Bei den Giften von Sainte-Croix wurden die Erfahrungen nichtig, die Regeln ungewiss und die Lehrsätze lächerlich. Sie schwammen auf dem Wasser; ließen in der Feuerprobe bloß eine süße, unschädliche Materie zurück und lagen in den tierischen Körpern so künstlich versteckt, dass man sie unmöglich erkennen konnte. Man hatte alle Arten von Versuchen damit angestellt. Zuerst goss man aus einer der Flaschen einige Tropfen in Weinsteinöl und in Seewasser; allein es fällte sich chemisch gar nichts aus und schlug sich auf den Boden des Gefäßes nieder, worin man den Versuch machte.
Einen anderen Versuch machte man damit, dass man dasselbe Wasser in ein Gefäß voll heißen Sandes goss; doch es blieb keine scharfschmeckende Materie auf dem Sand zurück.
Der dritte Versuch wurde mit einem jungen indischen Huhn, einer Taube und einem Hund durchgeführt. Diese Tiere starben gleich darauf. Als man sie aber am folgenden Tag öffnete, fand sich weiter nichts als ein wenig geronnenes Blut in der Herzkammer.
Noch ein Experiment machte man mit einem der weißen Pulver an einer Katze, der man etwas davon in Schafdärmen beibrachte. Sie spie eine halbe Stunde lang, und am anderen Tag fand man sie tot. Man sah aber bei ihrer Öffnung kein einziges Organ vom Gift angegriffen.

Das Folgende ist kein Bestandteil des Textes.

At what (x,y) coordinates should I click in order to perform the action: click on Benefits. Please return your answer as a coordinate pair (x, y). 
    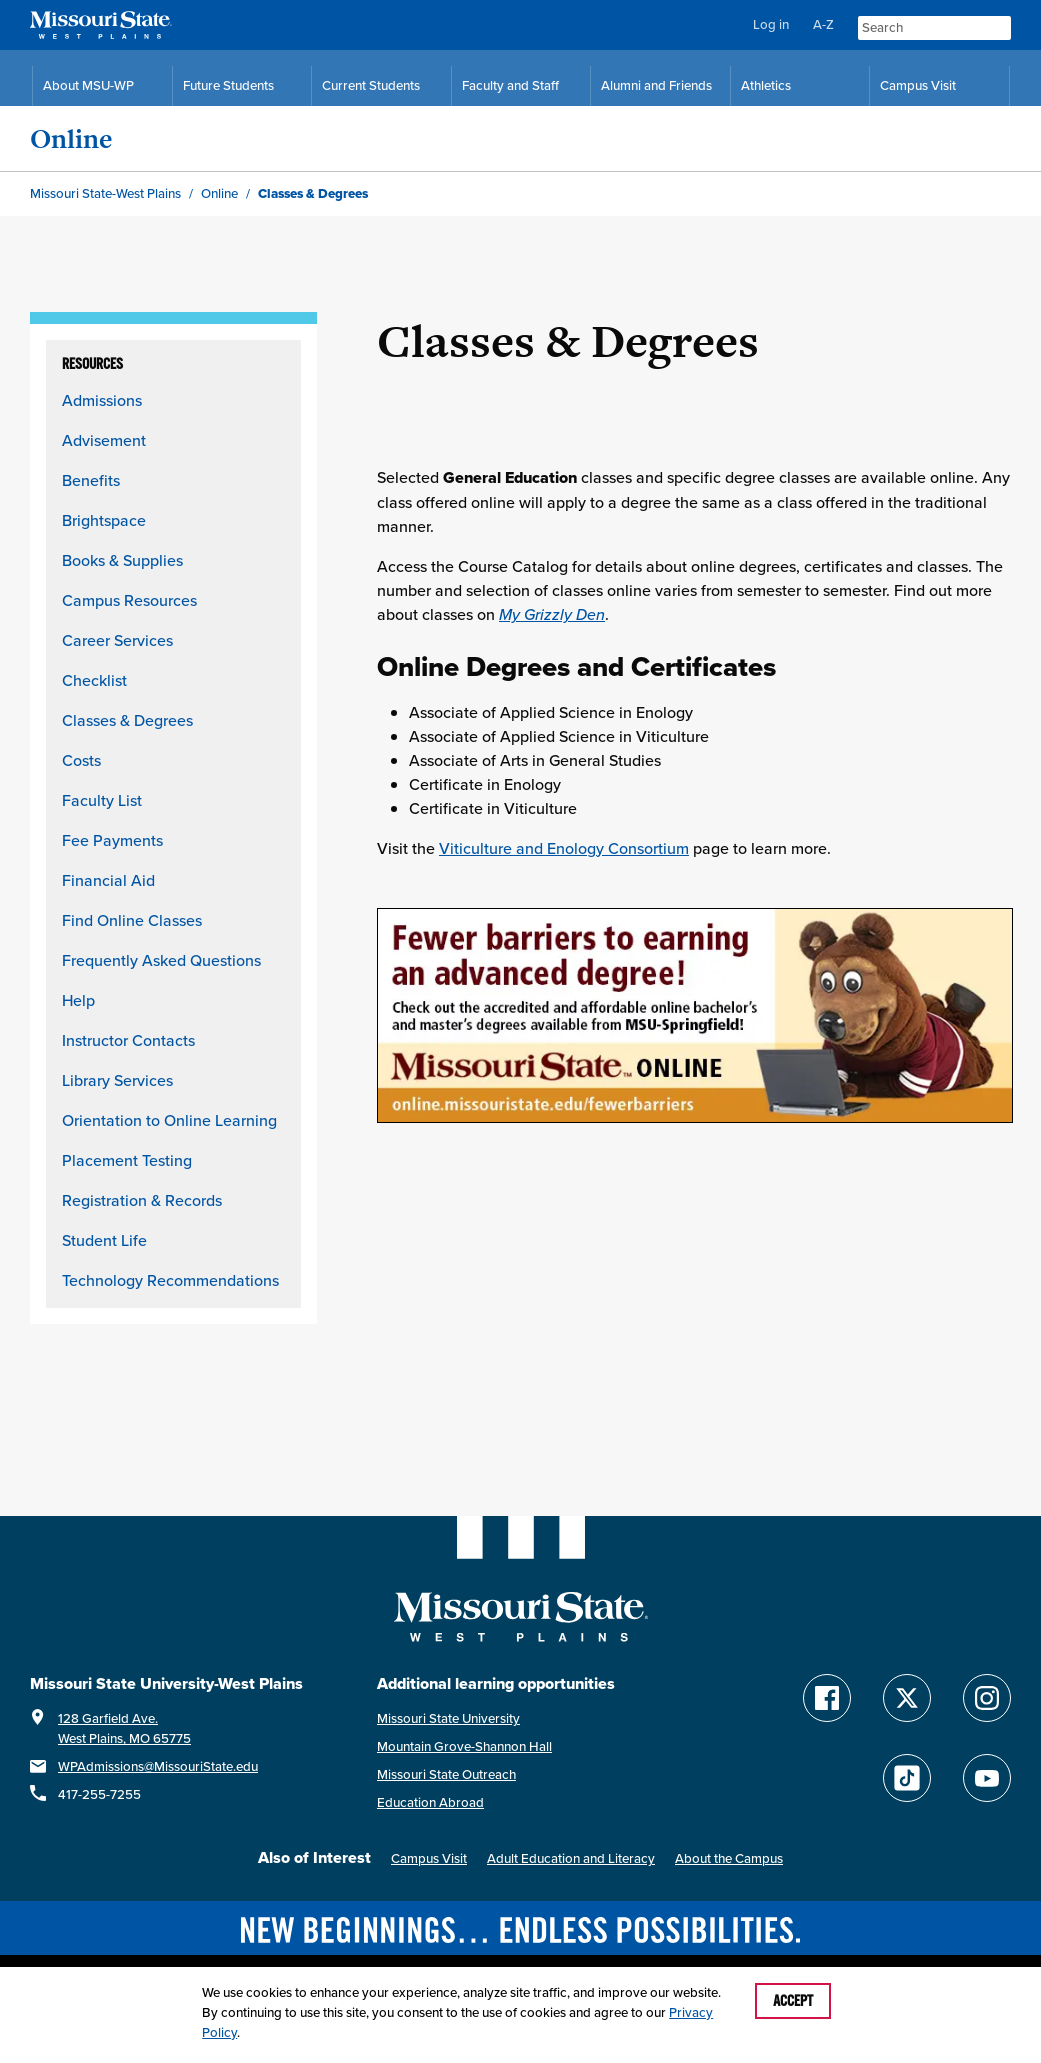
    Looking at the image, I should click on (91, 480).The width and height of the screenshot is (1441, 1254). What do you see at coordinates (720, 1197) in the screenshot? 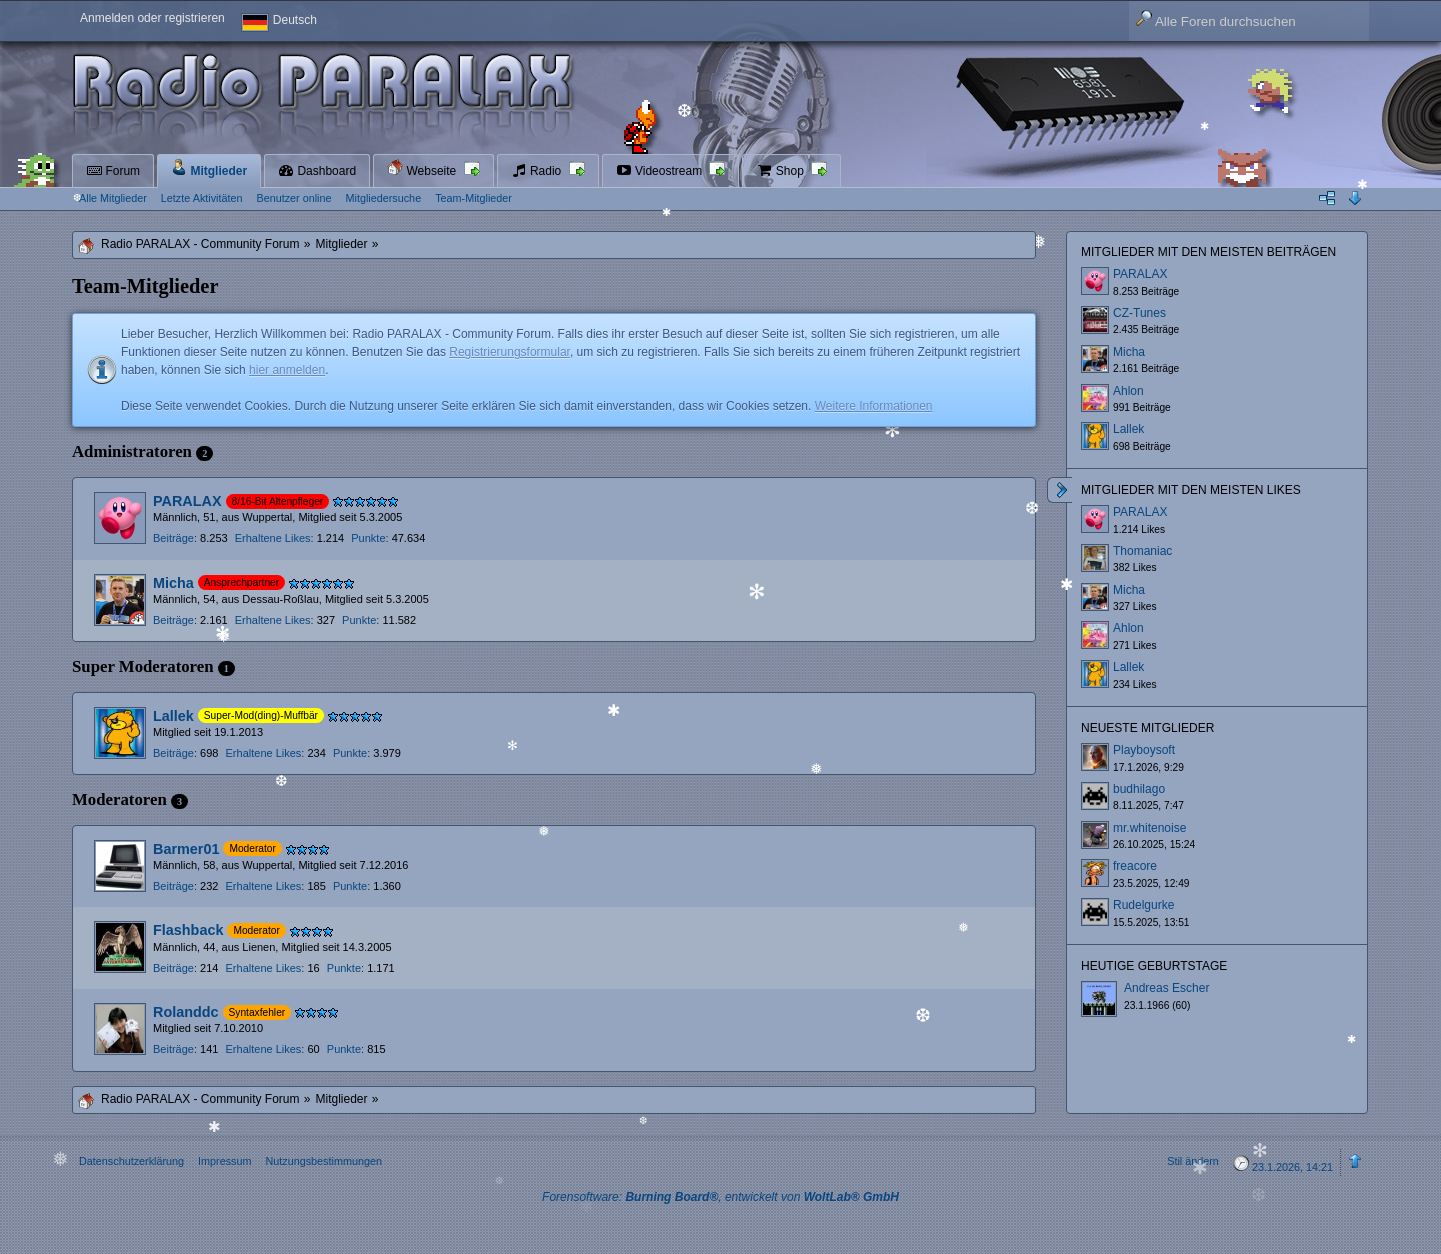
I see `Forensoftware: , entwickelt von` at bounding box center [720, 1197].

Ein zweiter Versuch mit demselben Pulver wurde an einer Taube vorgenommen, die auch kurze Zeit darauf starb. Bei der Öffnung fand man nichts weiter als etwas rötliches Wasser im Magen.
Zwar hatte man die Substanzen nicht wissenschaftlich einwandfrei analysieren können, aber die verendeten Tiere belegten eindeutig: Es war Gift, wie die Experten einhellig feststellten, doch genauere Angaben konnten sie nicht machen.

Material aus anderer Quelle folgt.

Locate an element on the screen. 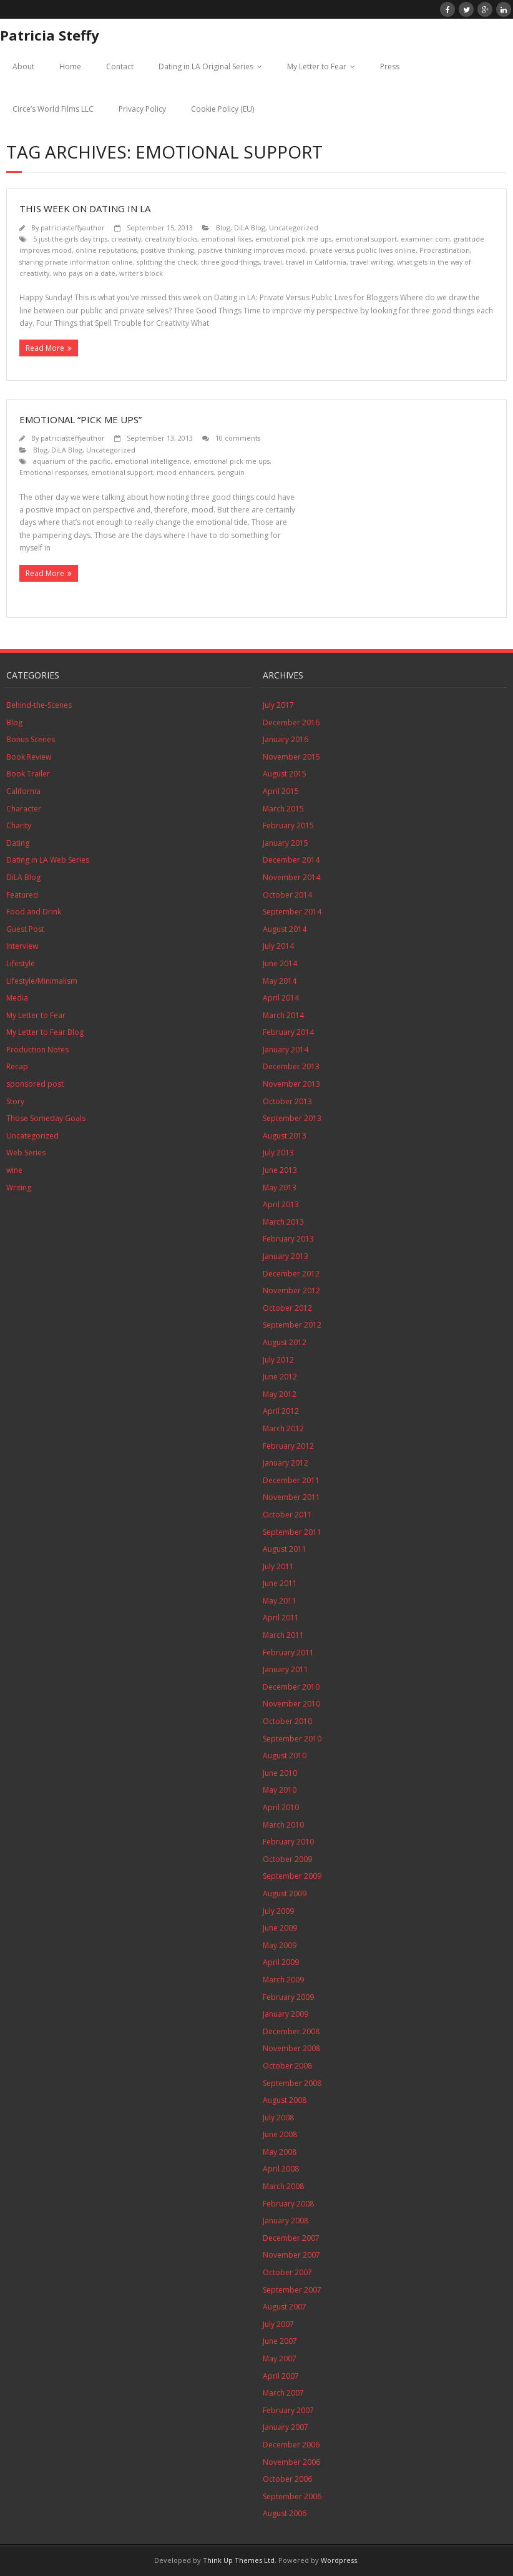 This screenshot has width=513, height=2576. March 2010 is located at coordinates (283, 1824).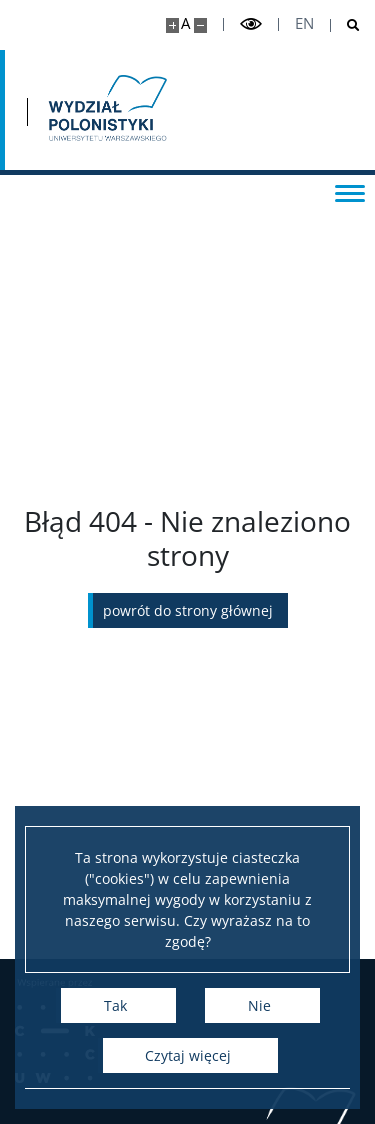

Chemikalien im Laboratorium eines Alchimisten waren nichts Ungewöhnliches, Gift dagegen nicht gerade alltäglich, erst recht nicht in einer verschlossenen Kassette, versteckt in einem Geheimfach.

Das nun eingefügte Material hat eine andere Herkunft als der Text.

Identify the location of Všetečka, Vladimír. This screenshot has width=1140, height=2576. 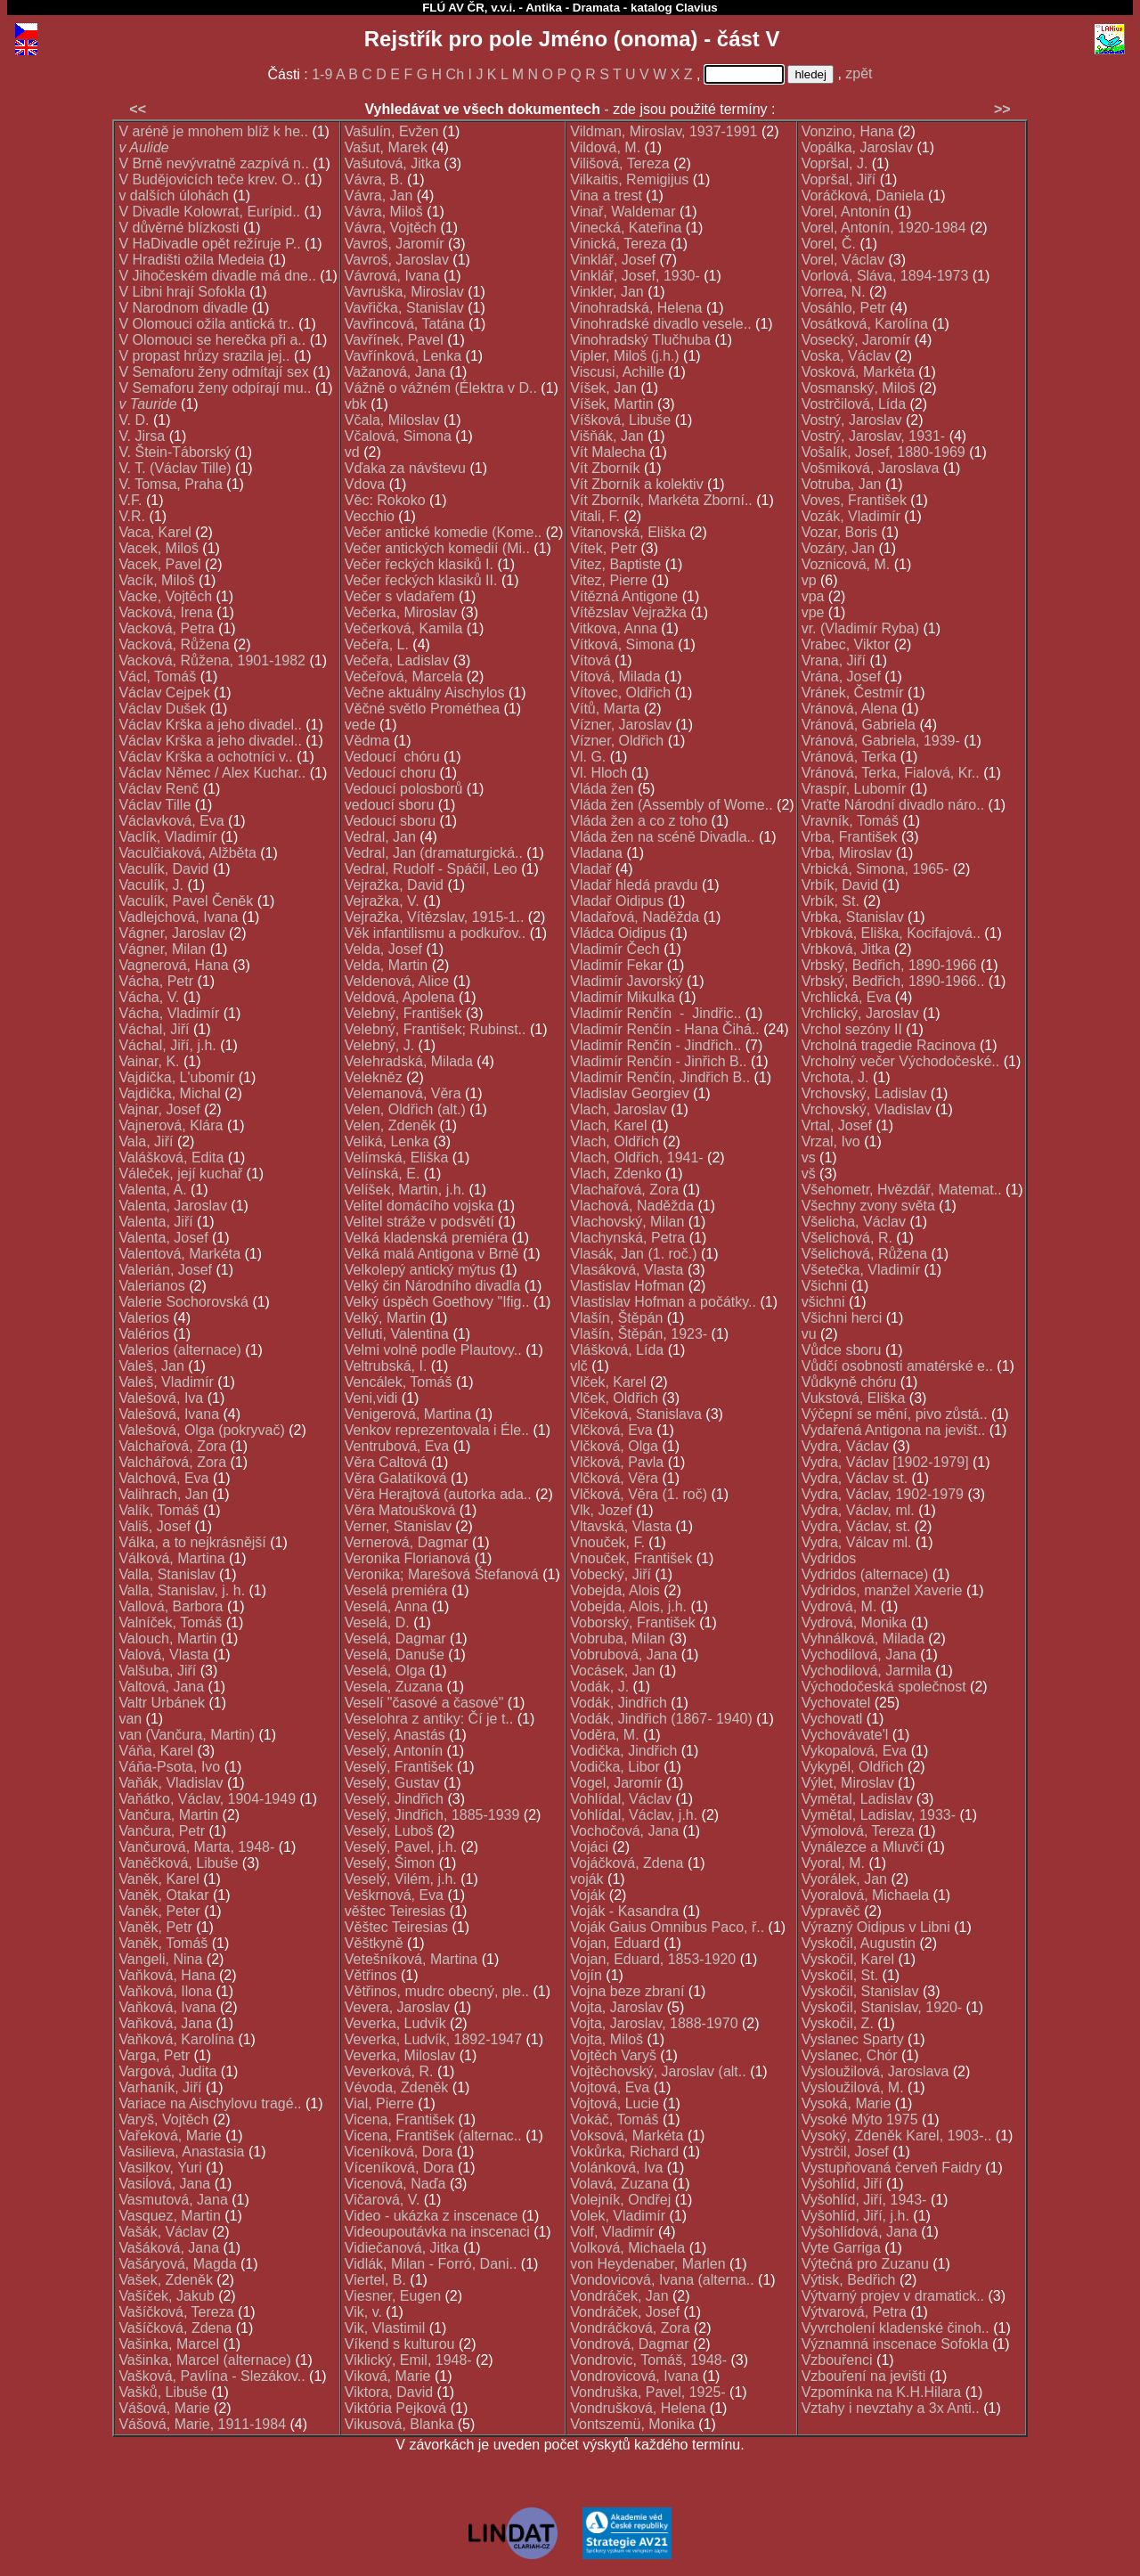
(861, 1269).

Doch was hatten in diesem Zusammenhang die von Pennautier, dem ehrbaren Obersteuereinnehmer des Klerus, ausgestellten Schuldscheine, unterschrieben von der Marquise, darin zu suchen?
Und noch merkwürdiger: Warum hatte der Erblasser ausdrücklich verfügt, die Kassette samt Inhalt „persönlich der Frau Marquise von Brinvilliers“ zu übergeben, „in Anbetracht dessen, dass alles, was sie enthält, nur diese allein angeht und ihr allein gehört und überdies niemandem von Nutzen wäre, ihr eigenes Interesse ausgenommen“?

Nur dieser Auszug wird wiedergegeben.